When they get here, let's applaud their ingenuity, give them a chance and see how it works out. They instantly will become the top predator in an abundant food chain -- other than humans, of course. We could view them as a partner, not a threat, when it comes to our exploding deer population. Coyotes won't solve the problem, but as efficient hunters of fawns, they'll help.

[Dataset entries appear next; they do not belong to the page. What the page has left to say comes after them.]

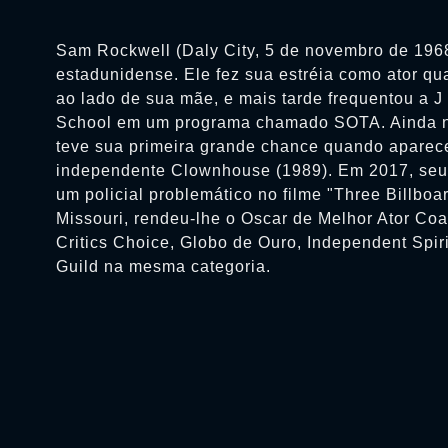
Sam Rockwell (Daly City, 5 de novembro de 1968
estadunidense. Ele fez sua estréia como ator qu
ao lado de sua mãe, e mais tarde frequentou a 
School em um programa chamado SOTA. Ainda n
teve sua primeira grande chance quando aparece
independente Clownhouse (1989). Em 2017, s
um policial problemático no filme "Three Billboa
Missouri, rendeu-lhe o Oscar de Melhor Ator Co
Critics Choice, Globo de Ouro, Independent Spir
Guild na mesma categoria.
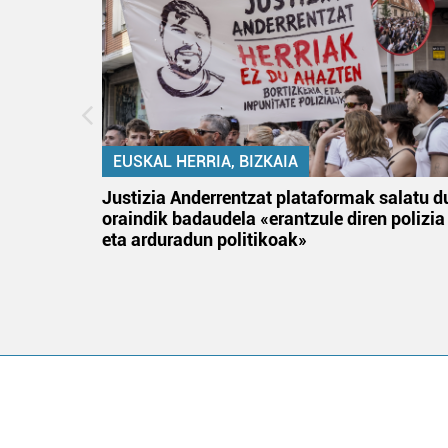
EUSKAL HERRIA, BIZKAIA
an
Justizia Anderrentzat plataformak salatu d
oraindik badaudela «erantzule diren polizia
eta arduradun politikoak»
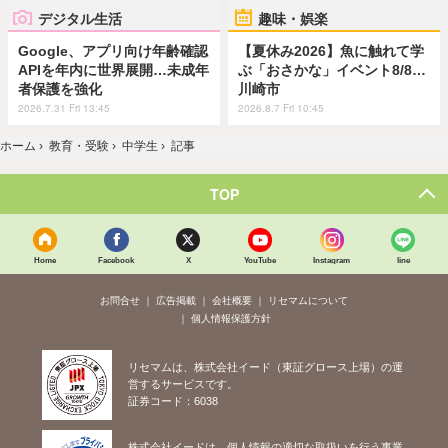
デジタル生活
趣味・娯楽
Google、アプリ向け年齢確認
【夏休み2026】魚に触れて学
APIを年内に世界展開…未成年
ぶ「おさかな」イベント8/8…
者保護を強化
川崎市
2026.7.31 Fri 13:45
2026.8.7 Fri 10:45
ホーム
›
教育・受験
›
中学生
›
記事
TOP
Home
Facebook
X
YouTube
Instagram
line
お問合せ
広告掲載
会社概要
リセマムについて
個人情報保護方針
リセマムは、株式会社イード（東証グロース上場）の運
営するサービスです。
証券コード：6038
株式会社イードは、個人情報の適切な取扱いを行う事業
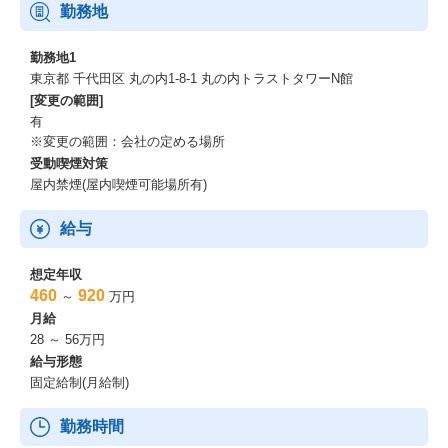
2024年より新たな中期経営計画をスタートさせました。
勤務地
中期経営計画の基本方針の一つに経営基盤強化を掲げ、
サステナビリティ経営の推進と成長を意識した経営基盤の整備に
勤務地1
着手しています。
東京都 千代田区 丸の内1-8-1 丸の内トラストタワーN館
その一環として多様な働き方を支援し、
[変更の範囲]
従業員が能力を最大限発揮できる環境を構築することにより、
有
生産性とエンゲージメント向上を通じて、
※変更の範囲：会社の定める場所
当社の更なる成長を目指してまいります。
受動喫煙対策
移転先の虎ノ門ヒルズは、多様なビジネスが集積し、
屋内禁煙(屋内喫煙可能場所有)
グローバルプレイヤーが集まり、
そこから新しいアイディアや価値が発信される国際新都心・グロ
ーバルビジネスセンターをコンセプトとし、
給与
事業継続性を考慮した高い耐震性能や防災機能も有しています。
このような環境において、
想定年収
当社グループの従業員一人ひとりが自分らしく能力を発揮してい
460
920
～
万円
くことで、
月給
社会の発展に貢献してまいります。
28 ～ 56万円
給与形態
固定給制(月給制)
勤務時間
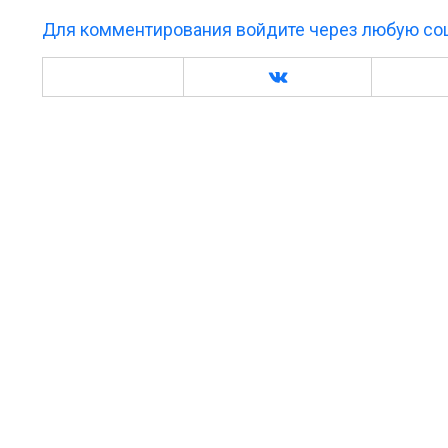
Для комментирования войдите через любую соц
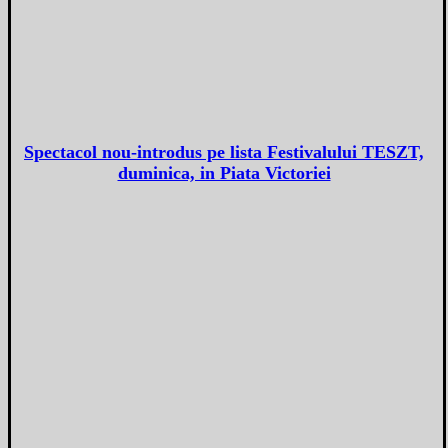
Spectacol nou-introdus pe lista Festivalului TESZT,
duminica, in Piata Victoriei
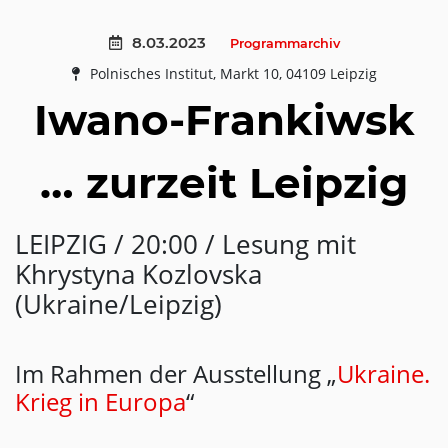
8.03.2023
Programmarchiv
Polnisches Institut, Markt 10, 04109 Leipzig
Iwano-Frankiwsk
… zurzeit Leipzig
LEIPZIG / 20:00 / Lesung mit
Khrystyna Kozlovska
(Ukraine/Leipzig)
Im Rahmen der Ausstellung „
Ukraine.
Krieg in Europa
“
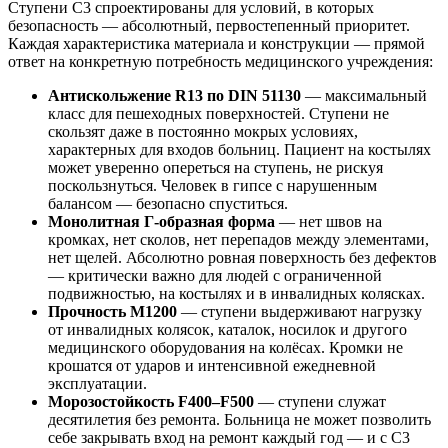
Ступени С3 спроектированы для условий, в которых
безопасность — абсолютный, первостепенный приоритет.
Каждая характеристика материала и конструкции — прямой
ответ на конкретную потребность медицинского учреждения:
Антискольжение R13 по DIN 51130
— максимальный
класс для пешеходных поверхностей. Ступени не
скользят даже в постоянно мокрых условиях,
характерных для входов больниц. Пациент на костылях
может уверенно опереться на ступень, не рискуя
поскользнуться. Человек в гипсе с нарушенным
балансом — безопасно спуститься.
Монолитная Г-образная форма
— нет швов на
кромках, нет сколов, нет перепадов между элементами,
нет щелей. Абсолютно ровная поверхность без дефектов
— критически важно для людей с ограниченной
подвижностью, на костылях и в инвалидных колясках.
Прочность М1200
— ступени выдерживают нагрузку
от инвалидных колясок, каталок, носилок и другого
медицинского оборудования на колёсах. Кромки не
крошатся от ударов и интенсивной ежедневной
эксплуатации.
Морозостойкость F400–F500
— ступени служат
десятилетия без ремонта. Больница не может позволить
себе закрывать вход на ремонт каждый год — и с С3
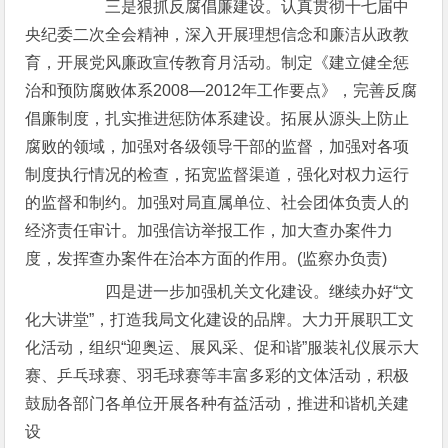
三是狠抓反腐倡廉建设。认真贯彻十七届中
央纪委二次全会精神，深入开展理想信念和廉洁从政教
育，开展党风廉政宣传教育月活动。制定《建立健全惩
治和预防腐败体系2008—2012年工作要点》，完善反腐
倡廉制度，扎实推进惩防体系建设。拓展从源头上防止
腐败的领域，加强对各级领导干部的监督，加强对各项
制度执行情况的检查，拓宽监督渠道，强化对权力运行
的监督和制约。加强对局直属单位、社会团体负责人的
经济责任审计。加强信访举报工作，加大查办案件力
度，发挥查办案件在治本方面的作用。(监察办负责)
四是进一步加强机关文化建设。继续办好“文
化大讲堂”，打造我局文化建设的品牌。大力开展职工文
化活动，组织“迎奥运、展风采、促和谐”服装礼仪展示大
赛、乒乓球赛、羽毛球赛等丰富多彩的文体活动，积极
鼓励各部门各单位开展各种有益活动，推进和谐机关建
设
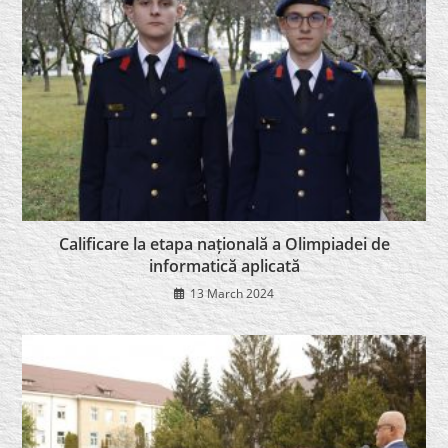
Calificare la etapa națională a Olimpiadei de
informatică aplicată
13 March 2024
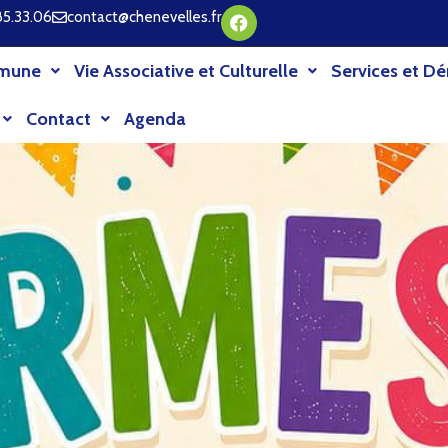
85.33.06
contact@chenevelles.fr
mune
Vie Associative et Culturelle
Services et D
Contact
Agenda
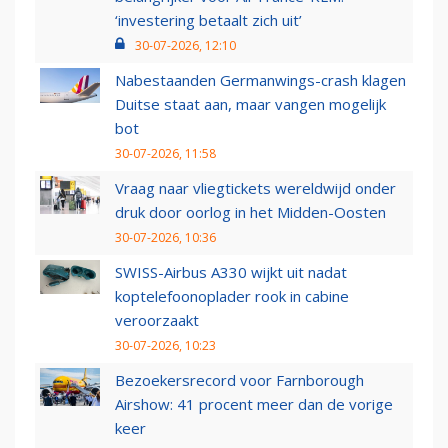
‘investering betaalt zich uit’
30-07-2026, 12:10
Nabestaanden Germanwings-crash klagen
Duitse staat aan, maar vangen mogelijk
bot
30-07-2026, 11:58
Vraag naar vliegtickets wereldwijd onder
druk door oorlog in het Midden-Oosten
30-07-2026, 10:36
SWISS-Airbus A330 wijkt uit nadat
koptelefoonoplader rook in cabine
veroorzaakt
30-07-2026, 10:23
Bezoekersrecord voor Farnborough
Airshow: 41 procent meer dan de vorige
keer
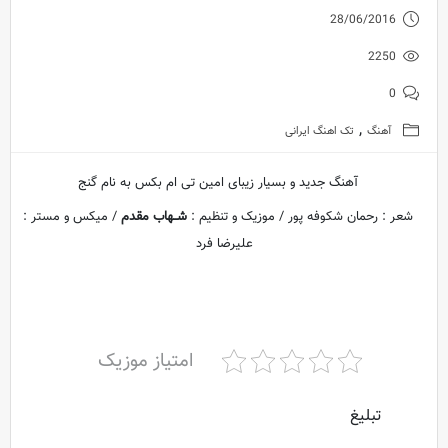
28/06/2016
2250
0
,
آهنگ
تک اهنگ ایرانی
آهنگ جدید و بسیار زیبای امین تی ام بکس به نام گنج
شعر : رحمان شکوفه پور / موزیک و تنظیم :
شــهاب مقدم
/ میکس و مستر :
علیرضا فرد
امتیاز موزیک
تبلیغ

They'll most likely live in preserves, the pine barrens and other places isolated from humans; they're as wary of us as we are of them. But there will be interactions. We can deal with that as we do with many threats: minimize risk by changing behavior. For example, keep dogs on leashes and cats indoors. Nature will thank you: Outdoor cats, pet and feral, kill billions of birds and mammals in the United States every year. Coyotes taketh, but they might giveth, too.
The most interesting part of coyote expansion is the reminder that we are not the masters of our environment. We believe we're in control. But we're not. Despite our best efforts, stuff happens. We relearn that in tragic fashion with every major storm. And, in a gentler way, with coyotes in our woods.
"They've been persecuted, but they've expanded their range and number," said Mark Weckel, a conservation scientist at the American Museum of Natural History. "It's a very interesting success story."
Call me crazy, but I'm looking forward to being part of it.
Michael Dobie is a member of the Newsday editorial board.